Required action: Your reply should hold only the lines from the records below where "trafic" occurs.

Stored items from a collection

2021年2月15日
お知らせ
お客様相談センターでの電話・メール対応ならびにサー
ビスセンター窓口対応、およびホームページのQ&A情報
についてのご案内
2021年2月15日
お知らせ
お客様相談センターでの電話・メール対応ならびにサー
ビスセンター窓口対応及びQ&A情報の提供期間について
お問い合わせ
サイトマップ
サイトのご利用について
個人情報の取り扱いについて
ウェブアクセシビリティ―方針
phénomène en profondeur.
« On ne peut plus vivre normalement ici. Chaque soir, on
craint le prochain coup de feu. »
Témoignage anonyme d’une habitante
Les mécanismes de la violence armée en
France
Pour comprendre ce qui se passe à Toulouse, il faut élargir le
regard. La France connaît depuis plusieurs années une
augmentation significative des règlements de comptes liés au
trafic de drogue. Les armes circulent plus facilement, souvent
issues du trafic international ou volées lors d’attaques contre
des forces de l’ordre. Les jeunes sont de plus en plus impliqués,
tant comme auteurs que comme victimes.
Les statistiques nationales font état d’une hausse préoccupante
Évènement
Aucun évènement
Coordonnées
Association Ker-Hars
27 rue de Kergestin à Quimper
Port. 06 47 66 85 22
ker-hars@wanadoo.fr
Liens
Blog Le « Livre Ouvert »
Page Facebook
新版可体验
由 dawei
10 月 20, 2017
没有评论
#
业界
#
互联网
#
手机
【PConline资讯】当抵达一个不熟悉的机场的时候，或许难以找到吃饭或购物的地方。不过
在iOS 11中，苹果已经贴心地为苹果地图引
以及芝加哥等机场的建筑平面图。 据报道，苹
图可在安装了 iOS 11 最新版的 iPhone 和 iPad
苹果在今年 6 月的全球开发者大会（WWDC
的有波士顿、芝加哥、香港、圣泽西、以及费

==

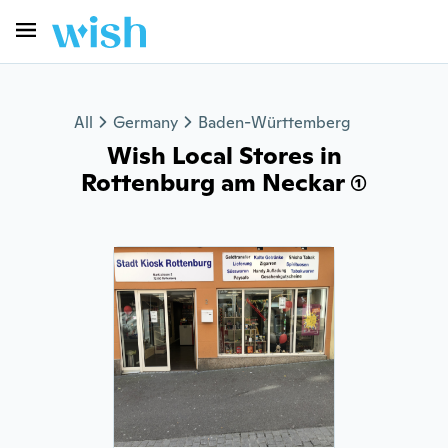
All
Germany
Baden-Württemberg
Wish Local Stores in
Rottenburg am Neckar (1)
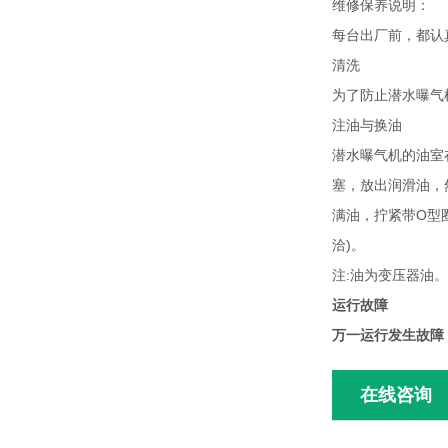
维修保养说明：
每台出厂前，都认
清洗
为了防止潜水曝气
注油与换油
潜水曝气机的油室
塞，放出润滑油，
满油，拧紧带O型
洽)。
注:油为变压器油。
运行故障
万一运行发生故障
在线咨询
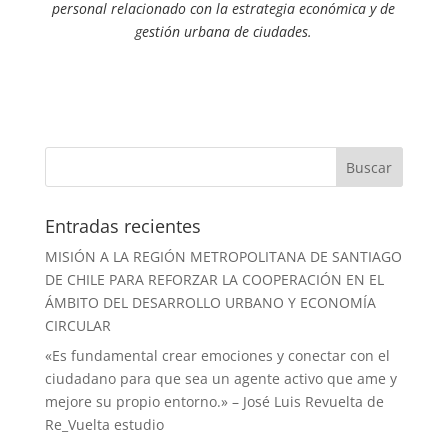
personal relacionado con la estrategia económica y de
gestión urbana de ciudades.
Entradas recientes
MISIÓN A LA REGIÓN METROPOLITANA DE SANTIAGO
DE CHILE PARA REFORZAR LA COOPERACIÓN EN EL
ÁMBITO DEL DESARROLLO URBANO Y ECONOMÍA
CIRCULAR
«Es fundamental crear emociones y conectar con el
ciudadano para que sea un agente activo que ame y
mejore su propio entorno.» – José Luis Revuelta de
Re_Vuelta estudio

Completed task:
trafic de drogue. Les armes circulent plus facilement, souvent
issues du trafic international ou volées lors d’attaques contre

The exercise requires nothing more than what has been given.